A community main impact is very often the engagement of its members in the community itself and, as a consequence, a renewed engagement in the corporation.
The Revolution Community main impact will follow along the same lines. More than any type of production, business model or management principles (however valuable), the communities real impact will be their contribution to building a new type of leaders. These leaders will have been developed outside of classical management thinking (MBA style), will have had to reinvent collaboration, influence and leadership ways, will have had to mobilize new resources (intellectual, emotional, physical) to design, develop and then implement the new corporate foundations. They should be ready to lead their corporation to participating in the reinvention of long-term focused capitalism.
Another practical impact stems from the fact that communities can be seen as social learning structures. HR teams should therefore carefully look into the new ways that the communities will have invented to be creative, deepen and share knowledge, build influence, collaborate with one another ... These new ways can probably be leveraged to reinvent L&D strategy and organization within the corporation.
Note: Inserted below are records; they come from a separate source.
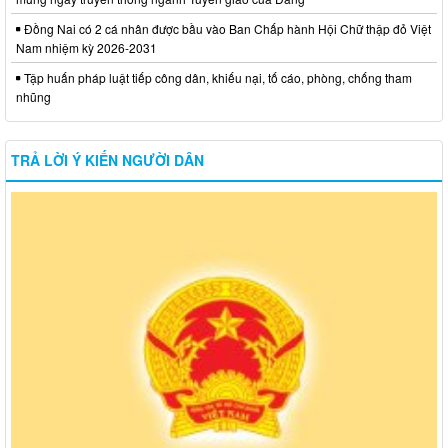
Đồng Nai có 2 cá nhân được bầu vào Ban Chấp hành Hội Chữ thập đỏ Việt
Nam nhiệm kỳ 2026-2031
Tập huấn pháp luật tiếp công dân, khiếu nại, tố cáo, phòng, chống tham
nhũng
TRẢ LỜI Ý KIẾN NGƯỜI DÂN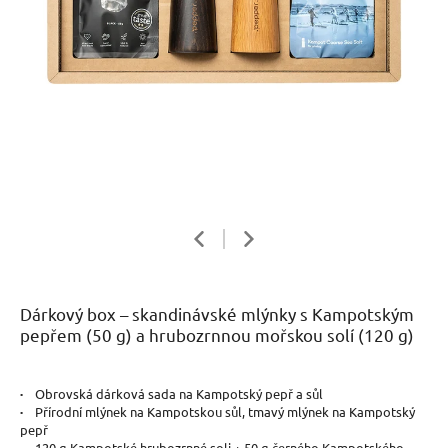
Dárkový box – skandinávské mlýnky s Kampotským
pepřem (50 g) a hrubozrnnou mořskou solí (120 g)
·
Obrovská dárková sada na Kampotský pepř a sůl
·
Přírodní mlýnek na Kampotskou sůl, tmavý mlýnek na Kampotský
pepř
·
120 g Kampotské hrubozrnné soli + 50 g černého Kampotského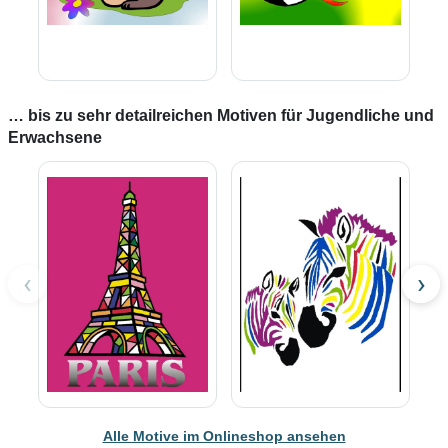
… bis zu sehr detailreichen Motiven für Jugendliche und
Erwachsene
‹
›
Alle Motive im Onlineshop ansehen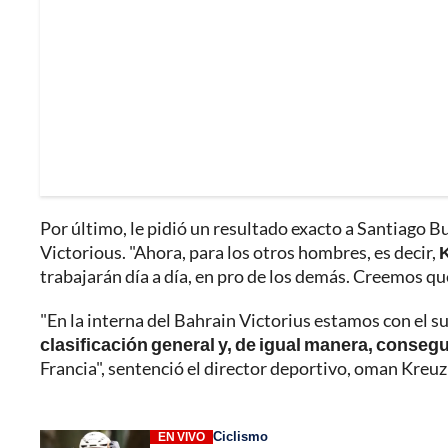
Por último, le pidió un resultado exacto a Santiago Bu
Victorious. "Ahora, para los otros hombres, es decir,
K
trabajarán día a día, en pro de los demás. Creemos q
"En la interna del Bahrain Victorius estamos con el su
clasificación general y, de igual manera, conseg
Francia", sentenció el director deportivo, oman Kreuzi
Ciclismo
EN VIVO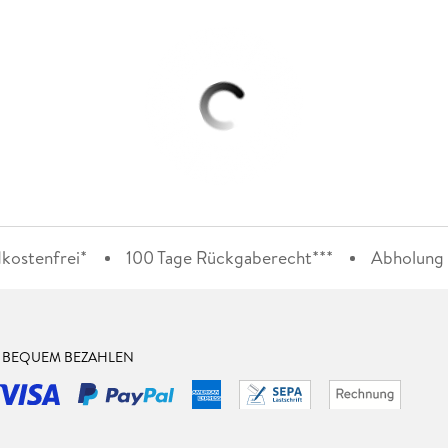
kostenfrei*
100 Tage Rückgaberecht***
Abholung i
& BEQUEM BEZAHLEN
The success of this hacks rests partly on the ability of the corporation to engage the collective intelligence of its employees. A first step to building Revolution Communities would be to engage a corporate-wide conversation on the deep changes that are needed to build a more principled, patient and socially-accountable corporation.
This would both be a first step towards the mobilization of all stakeholders in the Revolution to come and a good way to identify the foundations that need to be reinvented. In fact, the wider the participation to this conversation, and the lesser the influence of incumbent managers, the more valuable the result is likely to be.
If this feels too touchy, complicated, or politically difficult, it is also possible to launch a corporate-wide conversation (or any other kind of social collaboration) on a lesser subject - for instance, what do we see as the future social responsibility of our corporation ?
These ideas come from my operational experience these past few years, helping leaders design and build their own communities, that were not really Revolution Communities even though they might have been seen as such sometimes !
Pascale, Mithra, Dominique, Jean-Philippe, Paul, Walfa, Michael, Jon, Laurentia, Isabelle, Delphine, Tony, Xavier, Elisabeth, Bruno, Julien, Alain, François, will recognize themselves. They are at the front line of corporate reinvention.